Anxious, me? I didn’t think so

Start a sentence, reread, backspace to delete it. Start a thought, pause, backspace to delete it.  Start again, and again …and again.  The idea that getting the perfect first words to land the perfect first impression are tortuous for a perfectionist. (Reread and realize a word is missing and self-edit as you write.)

Does that sound familiar? If so, have you been hiding in my head?

To look at my house and my skills as a Donna Reed impersonator you would not think I was a perfectionist at all. Oh, but I am.  I so totally, completely am. Too bad it isn’t always about the things that matter, like personal appearance, laundry, decluttering and housekeeping.

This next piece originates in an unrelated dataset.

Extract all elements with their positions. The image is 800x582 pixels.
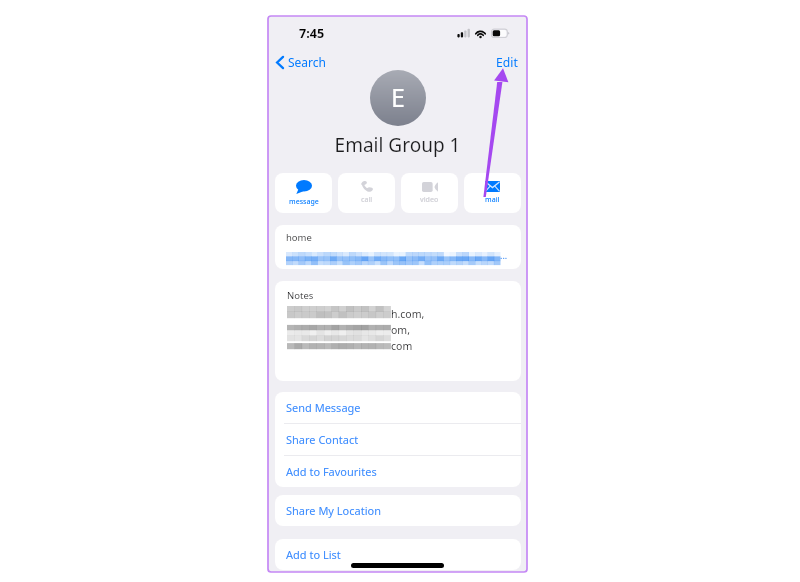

I just finished reading a short list called 12 Signs You May Have an Anxiety Disorder.  I didn’t go looking for me.  I was actually looking up natural anti-anxiety remedies with SugarBug in mind.  She’s flying to Seattle in a couple weeks to visit a friend she hasn’t seen in over 6 years. SugarBug deals with some anxiety, and she is on the tail end of recovery from a broken ankle and surgery, and after nearly 12 weeks is finally able to start walking again. She has been on a plane for only one other trip. This time she’s going alone,  and flying out of and into airports I’ve never been to so I have no experience to share on them. Anyhoo, I found a list; it was published by the same website. The “12 Signs …” article came up as the next one in the queue.  Clickbait.  I took it.

For several years I’ve known I am not a good full time employee.  After a while I start thinking my bosses are looking reasons (or excuses) to fire me. “What if they realize i have ____ and ____ flaws? What if I can’t keep this level of performance up?” Self doubt – check. 

The last job I did have I ended up quitting because I could not physically force myself to open my door to go inside one day.  I sat, frozen, on the verge of a nervous breakdown, in the parking lot for over 2 hours before I sheepishly restarted the motor and drove home. Panic – check.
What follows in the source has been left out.